Temporal changes in intestinal motility during a transition to SW

The correlation between EEA and gastrointestinal smooth muscle contractions has previously been verified in teleosts (Gräns, 2012; Gräns et al., 2009, 2013). However, prior to the present study it could not be conclusively stated whether the rhythmically occurring EEA clusters were propagating. By directly comparing EEA recordings to video recordings of intestinal motility, we demonstrate that EEA clusters correspond to the clusters of contractions within the MMCs (see Movie 1). Using this information, we are now better able to interpret the changes that occur in the intestinal motility of conscious individuals in response to changing environmental conditions, such as those faced by euryhaline teleosts transitioning from FW to SW.

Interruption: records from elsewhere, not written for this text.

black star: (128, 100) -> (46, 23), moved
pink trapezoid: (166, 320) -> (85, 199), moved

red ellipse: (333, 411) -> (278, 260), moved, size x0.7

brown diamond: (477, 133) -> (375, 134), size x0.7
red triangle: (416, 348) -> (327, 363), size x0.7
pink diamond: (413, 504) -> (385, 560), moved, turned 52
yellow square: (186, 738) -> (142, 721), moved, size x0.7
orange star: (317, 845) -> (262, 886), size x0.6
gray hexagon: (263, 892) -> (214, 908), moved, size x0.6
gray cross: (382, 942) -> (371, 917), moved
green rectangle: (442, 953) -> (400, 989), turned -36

Continuous recordings of EEA in conscious rainbow trout revealed a similar pattern of contractions to that observed in anaesthetised individuals, as FW-acclimated trout displayed rhythmically occurring clusters of contractions separated by periods of quiescence, albeit at a slightly higher frequency (a complex every ∼6 min compared to ∼7 min in anaesthetised individuals). The slight differences in frequency can most likely be attributed to the effects of anaesthesia, which are known to alter the contraction frequency in a range of mammals (Bueno et al., 1978; Fujimiya and Inui, 2000). During the transition from FW to SW, intestinal contractile activity of rainbow trout gradually increased and plateaued at a significantly elevated level after ∼2 days in SW. Specifically, the frequency and duration of the clusters of contractions within the MMCs increased concomitantly with a reduction in the period of quiescence between complexes, which is consistent with the findings from the video recordings of anaesthetised individuals.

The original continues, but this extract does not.